INCREDIBLE DEFENSIVE AND BALANCED OFFENSIVE DISPLAY BY THE CATS SENDS KANSAS TO HISTORIC LOSS.

UK vs Kansas 11-18-14 (20)Brendon D. Miller, – Camen Media

INDIANAPOLIS – The Wildcats lit up the Champions Classic and a bitterly cold 15 degree night on the plains of Indiana by sending the fifth-ranked Kansas Jayhawks to a 72 to 40, 32 point demolition, the fourth-worst loss in the program’s storied history. For clarity, this is University of Kansas, the second most winningest program in college basketball history, not Fort Valley State. This was John Calipari’s milestone 600th win, and it will be remembered by the Big Blue Nation as an epic performance and bell weather that this edition of the Cats can be truly and historically special. Calipari entered the post-game press conference and spontaneously began, “No, we’re not that good”, before taking his seat. Thing is, this performance may have been the best defensive display seen by the BBN, in many a moon, if not ever.

No one in Banker’s Life Field House was left questioning the feasibility of Cal’s platoon system on this night as the continuous rotation of long, tall and talented Wildcats constantly turned up the defensive pressure on the Jayhawks. “We kind of bum-rushed them a little bit”, Calipari said. “And every time they looked, there were more tanks coming over the hill.” Tanks? More like bulldozers.

The defensive numbers tell the dominant story. 11 blocks and numerous other altered shots around the rim led by Karl-Anthony Towns and Marcus Lee with four each. This is tempered by at least four more blocks that were taken away by questionable foul calls. When the Jayhawks did get a shot up at the rim, very few were converted. Kansas shot 8 for 33 (24.2%) in the first and 3 for 23 (13.0%) in the second half for a total of 11 for 56 (19.6%) for the game. That is THREE field goals in the second half. THREE! Inclusive of going 0 for 7 from three point land. As great as those numbers are, the most telling stat of the night was Kansas going 3 for 21 (14.2%) from inside three feet. That is 14.2% on layups and shots at the rim, by major college, 5 star talents. No shot went uncontested by the Cats. Kansas had to earn 15 of its 40 points (37.5%) from the foul line due on those contested shots. The pressure was withering, and it was evident in the Kansas players. Those of us in the arena could see and feel the intimidation. Interestingly enough, Cal noted that he did intend to play some zone in the game, but “when I saw the way we defended, I said Nope, not playing any zone today.” No need.

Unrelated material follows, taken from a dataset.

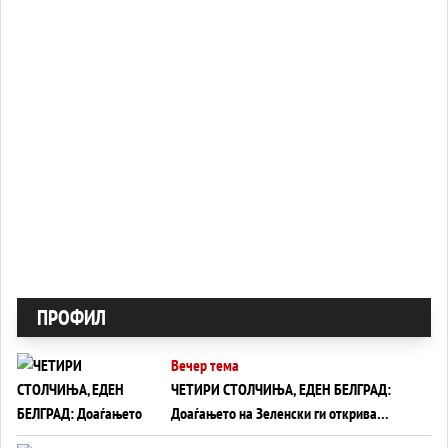
ПРОФИЛ
Вечер тема
ЧЕТИРИ СТОЛЧИЊА, ЕДЕН БЕЛГРАД:
Доаѓањето на Зеленски ги открива
тајните на политиката на балансирање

The result could have been so much more lop sided if the Cats would have played better offensively. A major detractor of the platoon system is that it does not allow the players to get in an offensive flow during the game and affects consistent shooting. Kentucky, by no means, played their best offensive game, shooting 25 for 58 (43.1%) and only 6 for 18 (33.3%) from three point land, with most of those 12 missed threes in the first half being open looks. A few of those go down and the game was done by the 4:00 time out of the first half. Despite the shooting numbers, the offensive effort was impressive in the balance of the contribution of each of the players. All 10 of the platooners played between 17 and 21 minutes, each scored in both the first and second half, each scored between 11 and four points, led by Dakari Johnson’s 11, and each had at least 1 rebound, let by Willie Cauley-Stein’s 10. That is Balance.

 

Are Cal’s Cats as good as they looked on Tuesday Night? The hype this is now going to escalate to astronomic levels. The talk of an undefeated season will only mushroom and there is now evidence that it is entirely possible. The Cats will likely lose a game, or maybe two, somewhere during the grueling and pressure packed season to come. However, if they put on such a dominant defensive display and balanced offensive performance as they did here Tuesday night, they will not lose their last game of the season on April 6th, just down the street at Lucas Oil Stadium, back here in the plains of Indiana.